Дверь в кабинет приоткрыла Гульнар и сказала:
— Возьмите трубку. Из ЦК. И в приемной много собралось, ждут.
Каратаев посидел еще минутку и встал. Назаров кивнул на заявление, лежавшее на столе. Каратаев как-то безнадежно отмахнулся и вышел из кабинета.
Продолжая разговор по телефону, Назаров машинально смял заявление и бросил опять на стол.
Глава девятнадцатая
В приемной знакомый начальник тепловозного депо окликнул его, но Каратаев не слышал. В полутемном коридоре закурил, жадно затянулся и стал спускаться по длинной лестнице.
Не ожидал он такого. Едучи в райком, теплил надежду, что Назаров, хоть и не похвалит его, но возмутится наглостью Тагана, отбивающего у людей всякую охоту работать, сейчас же возьмет трубку и «расчехвостит» редактора за беспринципность. И, вдруг — отповедь ему: все правы, один он не прав, вот до чего дошло…

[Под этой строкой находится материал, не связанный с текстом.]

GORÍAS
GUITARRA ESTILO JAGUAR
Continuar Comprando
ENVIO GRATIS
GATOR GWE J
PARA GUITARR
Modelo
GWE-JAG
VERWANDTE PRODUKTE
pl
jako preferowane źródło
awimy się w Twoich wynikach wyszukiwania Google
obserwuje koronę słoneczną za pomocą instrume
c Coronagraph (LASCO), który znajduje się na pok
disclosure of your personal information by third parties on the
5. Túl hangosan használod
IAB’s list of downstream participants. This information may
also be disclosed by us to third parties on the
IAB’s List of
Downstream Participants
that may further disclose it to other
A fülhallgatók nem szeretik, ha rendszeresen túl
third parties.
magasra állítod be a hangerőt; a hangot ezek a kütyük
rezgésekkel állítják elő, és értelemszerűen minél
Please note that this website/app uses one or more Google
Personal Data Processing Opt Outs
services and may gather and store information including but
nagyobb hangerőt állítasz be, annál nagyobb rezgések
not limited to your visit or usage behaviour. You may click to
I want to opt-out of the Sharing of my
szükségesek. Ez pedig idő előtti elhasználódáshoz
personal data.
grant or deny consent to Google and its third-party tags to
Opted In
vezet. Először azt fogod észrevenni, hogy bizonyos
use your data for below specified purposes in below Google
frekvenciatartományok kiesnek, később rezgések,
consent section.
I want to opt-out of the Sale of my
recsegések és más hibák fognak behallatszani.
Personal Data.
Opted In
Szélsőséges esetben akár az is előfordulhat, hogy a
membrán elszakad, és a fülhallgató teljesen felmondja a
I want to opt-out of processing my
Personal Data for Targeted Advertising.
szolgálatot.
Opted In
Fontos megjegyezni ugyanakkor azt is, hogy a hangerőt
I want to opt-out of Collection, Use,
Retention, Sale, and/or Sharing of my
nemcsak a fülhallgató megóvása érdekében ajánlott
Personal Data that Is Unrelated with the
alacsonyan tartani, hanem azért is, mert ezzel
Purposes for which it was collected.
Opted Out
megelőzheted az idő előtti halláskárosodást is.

Сейчас куда угодно, только не в свою канцелярию и не домой. Но куда же? Куда ехать? Хотелось скрыться от людей, забраться в глушь. К Сары-ага, что ли, на Уч-Тараз? Сары-ага газет не читает, и там тихо. А в канцелярии какие-то срочные бумаги, о которых говорила, секретарша.
Из автомата он позвонил Иванюте.
— Как там? Бумаги есть особо срочные?
— Да в общем все они срочные, но ничего особенного, — в металлическом треске послышался голос Иванюты. Телефон был неисправен, пришлось кричать:
— Так ты сиди там, слышишь, Анатолий Федорович, а я съезжу на Уч-Тараз.

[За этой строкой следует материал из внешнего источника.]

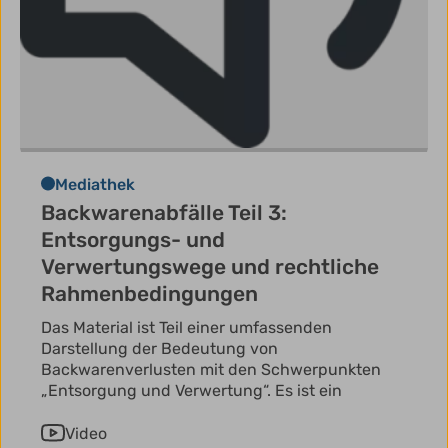
Mediathek
Backwarenabfälle Teil 3:
Entsorgungs- und
Verwertungswege und rechtliche
Rahmenbedingungen
Das Material ist Teil einer umfassenden
Darstellung der Bedeutung von
Backwarenverlusten mit den Schwerpunkten
„Entsorgung und Verwertung“. Es ist ein
Video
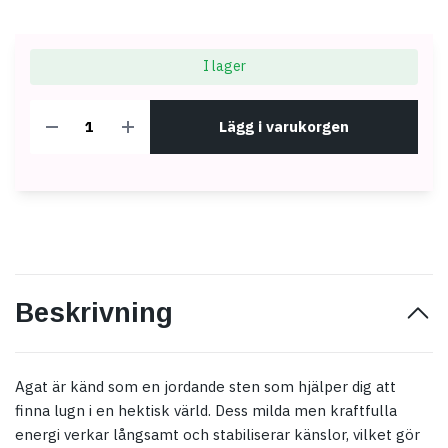
I lager
Lägg i varukorgen
Beskrivning
Agat är känd som en jordande sten som hjälper dig att
finna lugn i en hektisk värld. Dess milda men kraftfulla
energi verkar långsamt och stabiliserar känslor, vilket gör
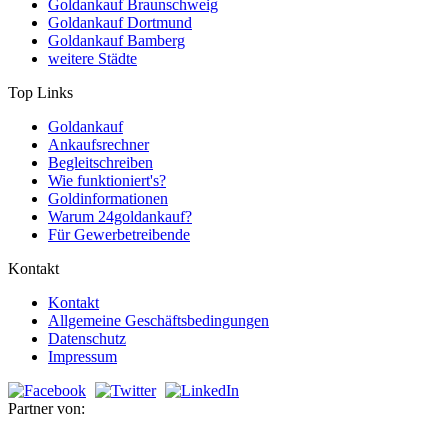
Goldankauf Braunschweig
Goldankauf Dortmund
Goldankauf Bamberg
weitere Städte
Top Links
Goldankauf
Ankaufsrechner
Begleitschreiben
Wie funktioniert's?
Goldinformationen
Warum 24goldankauf?
Für Gewerbetreibende
Kontakt
Kontakt
Allgemeine Geschäftsbedingungen
Datenschutz
Impressum
Partner von:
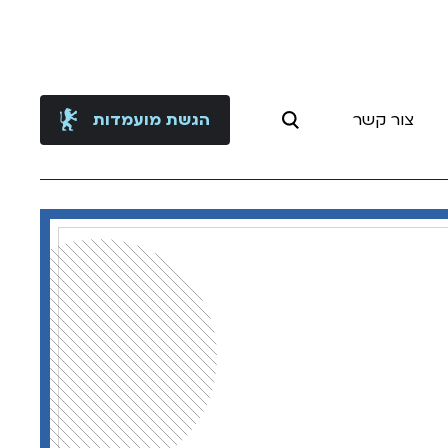
צור קשר
הגשת מועמדות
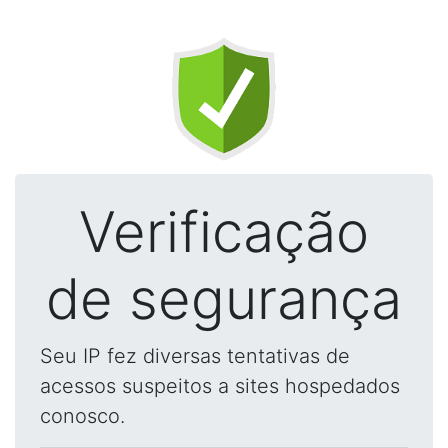
Verificação
de segurança
Seu IP fez diversas tentativas de
acessos suspeitos a sites hospedados
conosco.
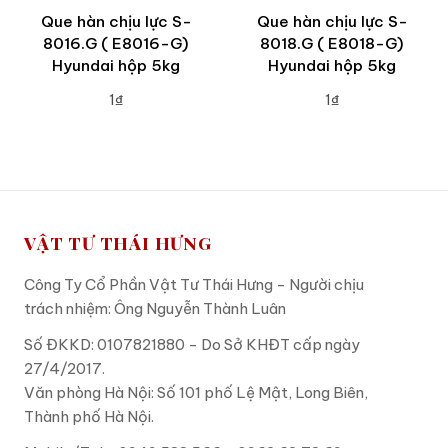
Que hàn chịu lực S-
Que hàn chịu lực S-
8016.G ( E8016-G)
8018.G ( E8018-G)
Hyundai hộp 5kg
Hyundai hộp 5kg
1₫
1₫
ADD TO CART
ADD TO CART
VẬT TƯ THÁI HƯNG
Công Ty Cổ Phần Vật Tư Thái Hưng - Người chịu
trách nhiệm: Ông Nguyễn Thành Luân
Số ĐKKD: 0107821880 - Do Sở KHĐT cấp ngày
27/4/2017.
Văn phòng Hà Nội: Số 101 phố Lệ Mật, Long Biên,
Thành phố Hà Nội.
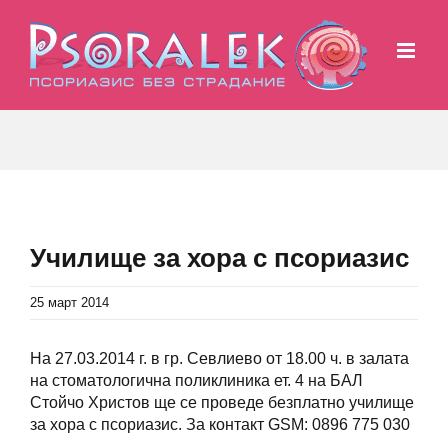
Skip
to
content
Училище за хора с псориазис
25 март 2014
На 27.03.2014 г. в гр. Севлиево от 18.00 ч. в залата
на стоматологична поликлиника ет. 4 на БАЛ
Стойчо Христов ще се проведе безплатно училище
за хора с псориазис. За контакт GSM: 0896 775 030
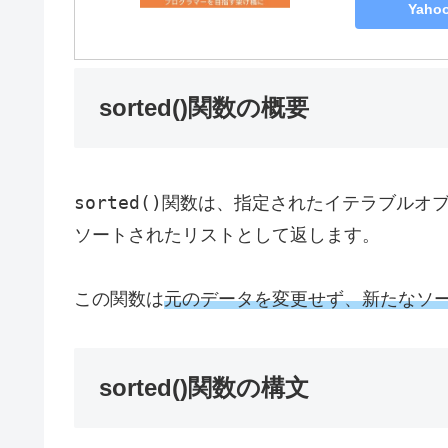
Yah
sorted()関数の概要
sorted()
関数は、指定されたイテラブルオ
ソートされたリストとして返します。
この関数は
元のデータを変更せず、新たなソ
sorted()関数の構文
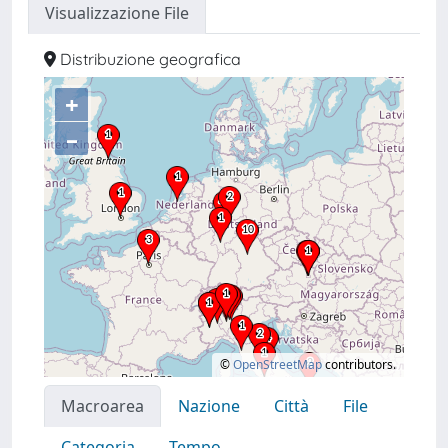
Visualizzazione File
Distribuzione geografica
+
–
©
OpenStreetMap
contributors.
Macroarea
Nazione
Città
File
Categoria
Tempo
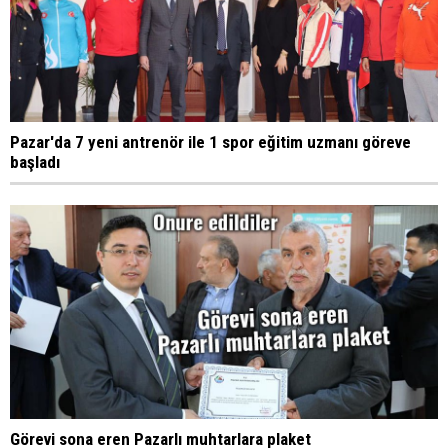
Pazar'da 7 yeni antrenör ile 1 spor eğitim uzmanı göreve
başladı
Görevi sona eren Pazarlı muhtarlara plaket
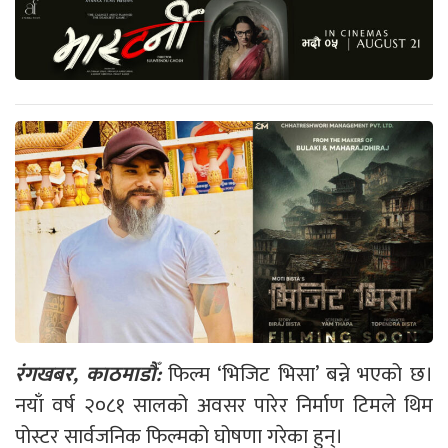
रंगखबर, काठमाडौँ:
फिल्म ‘भिजिट भिसा’ बन्ने भएको छ।
नयाँ वर्ष २०८१ सालको अवसर पारेर निर्माण टिमले थिम
पोस्टर सार्वजनिक फिल्मको घोषणा गरेका हुन्।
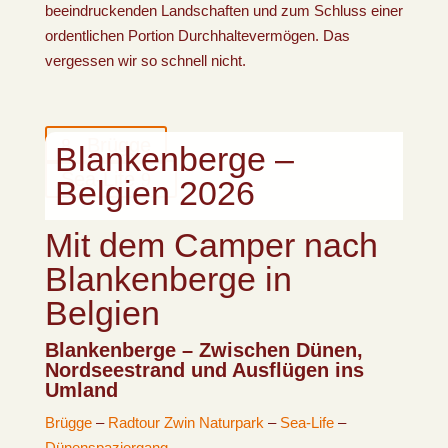
beeindruckenden Landschaften und zum Schluss einer
ordentlichen Portion Durchhaltevermögen. Das
vergessen wir so schnell nicht.
Brügge
Blankenberge –
Sea-Life
Belgien 2026
Mit dem Camper nach
Blankenberge in
Belgien
Blankenberge – Zwischen Dünen,
Nordseestrand und Ausflügen ins
Umland
Brügge
–
Radtour Zwin Naturpark
–
Sea-Life
–
Dünenspaziergang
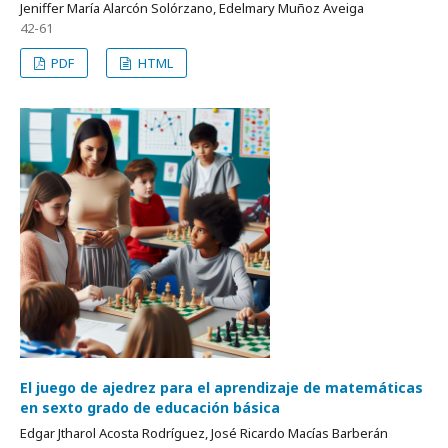
Jeniffer María Alarcón Solórzano, Edelmary Muñoz Aveiga
42-61
PDF
HTML
El juego de ajedrez para el aprendizaje de matemáticas
en sexto grado de educación básica
Edgar Jtharol Acosta Rodríguez, José Ricardo Macías Barberán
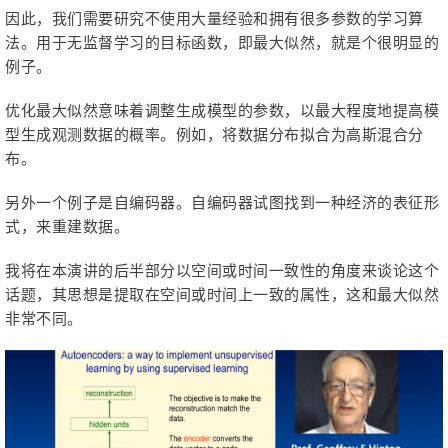
因此，我们需要研究不使用大量经验和拥有很多参数的学习算
法。用于无监督学习的目标函数，即最大似然，就是个很明显的
例子。
优化最大似然意味着调整生成模型的参数，以最大程度地提高模
型生成观测数据的概率。例如，将数据分布拟合为高斯混合分
布。
另外一个例子是自编码器。自编码器试图找到一种经济的表征形
式，来重建数据。
我将在本演讲的后半部分以空间或时间一致性的角度来谈论这个
话题，其思想是提取在空间或时间上一致的属性，这和最大似然
非常不同。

— Туда непременно надо. Утром заходил башлык — оттуда, жалуется: плохо с плотиной. А ведь скоро паводок, как бы не сорвало.
— Чего же там Сары зевает? — сердито проговорил Каратаев. — От него, по-моему, никаких сигналов?

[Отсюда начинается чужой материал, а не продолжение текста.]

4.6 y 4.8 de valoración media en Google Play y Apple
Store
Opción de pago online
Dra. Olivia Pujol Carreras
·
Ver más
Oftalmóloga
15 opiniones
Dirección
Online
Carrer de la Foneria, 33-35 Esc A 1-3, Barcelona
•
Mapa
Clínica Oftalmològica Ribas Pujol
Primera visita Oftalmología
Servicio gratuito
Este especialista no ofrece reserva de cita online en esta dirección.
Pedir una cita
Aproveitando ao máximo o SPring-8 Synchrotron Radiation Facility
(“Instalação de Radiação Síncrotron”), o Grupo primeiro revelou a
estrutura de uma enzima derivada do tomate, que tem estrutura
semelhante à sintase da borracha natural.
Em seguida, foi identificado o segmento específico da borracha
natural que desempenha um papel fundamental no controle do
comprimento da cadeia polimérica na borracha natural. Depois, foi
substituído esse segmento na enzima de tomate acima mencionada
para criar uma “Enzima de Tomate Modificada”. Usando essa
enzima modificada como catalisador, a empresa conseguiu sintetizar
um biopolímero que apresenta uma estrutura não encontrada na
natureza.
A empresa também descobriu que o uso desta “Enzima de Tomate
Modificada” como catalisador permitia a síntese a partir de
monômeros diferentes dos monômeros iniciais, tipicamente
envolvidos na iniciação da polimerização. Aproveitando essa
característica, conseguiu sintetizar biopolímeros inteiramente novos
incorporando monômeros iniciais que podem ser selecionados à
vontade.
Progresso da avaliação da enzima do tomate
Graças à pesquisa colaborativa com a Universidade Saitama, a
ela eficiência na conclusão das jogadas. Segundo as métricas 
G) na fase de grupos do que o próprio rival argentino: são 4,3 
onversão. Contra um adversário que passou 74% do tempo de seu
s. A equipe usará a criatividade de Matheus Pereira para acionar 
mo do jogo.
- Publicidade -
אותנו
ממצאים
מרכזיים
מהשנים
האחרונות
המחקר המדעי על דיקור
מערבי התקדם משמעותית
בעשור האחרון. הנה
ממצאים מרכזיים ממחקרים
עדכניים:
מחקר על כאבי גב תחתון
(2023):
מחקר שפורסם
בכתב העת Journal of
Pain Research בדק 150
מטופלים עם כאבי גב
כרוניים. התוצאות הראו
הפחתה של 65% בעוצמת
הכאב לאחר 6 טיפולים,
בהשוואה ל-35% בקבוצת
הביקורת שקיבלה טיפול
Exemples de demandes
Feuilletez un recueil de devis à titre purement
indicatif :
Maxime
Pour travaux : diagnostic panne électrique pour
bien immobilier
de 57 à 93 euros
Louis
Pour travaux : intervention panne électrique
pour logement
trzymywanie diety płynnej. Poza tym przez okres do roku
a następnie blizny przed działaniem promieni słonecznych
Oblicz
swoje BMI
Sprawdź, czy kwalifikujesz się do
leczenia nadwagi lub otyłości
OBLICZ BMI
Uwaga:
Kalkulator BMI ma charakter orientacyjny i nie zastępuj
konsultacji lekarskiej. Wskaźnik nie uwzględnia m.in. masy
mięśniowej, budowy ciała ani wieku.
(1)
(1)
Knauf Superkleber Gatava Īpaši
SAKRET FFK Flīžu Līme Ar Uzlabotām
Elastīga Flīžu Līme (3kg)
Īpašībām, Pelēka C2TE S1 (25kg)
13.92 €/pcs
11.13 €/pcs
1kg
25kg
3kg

— Так это ж испытанный лодырь! Развел там целые плантации, и уж ему не до плотин.
— Ладно. Я, значит, туда.
Не хватает, чтоб сорвало уч-таразскую плотину. Вот они, кадры… А может, ложная тревога? Иванюта не любит Сары, и председатель колхоза давно подкапывается под него. У нас все так: навалятся на человека…
Он сидел рядом с шофером, забыв сообщить дальнейший маршрут, машина не трогалась; Ашир невозмутимо дымил папиросой.
— Ну, чего спишь? — недовольно пробурчал Каратаев.
— А куда едем?
— Как куда? На Уч-Тараз. Я же сказал.
— Ничего подобного. — Ашир резко включил зажигание и погнал машину.
Замелькали деревья, встречные арбы, виноградники и поля, зеленевшие всходами. Каратаев вспомнил, в каком бодром настроении возвращался вчера по этой же дороге из экспедиции. А разве сегодня утром, проснувшись, не жаждал он настоящей работы? И вот… всегда так. Только настроишься, хочешь взяться за дело, а тебя обухом по голове.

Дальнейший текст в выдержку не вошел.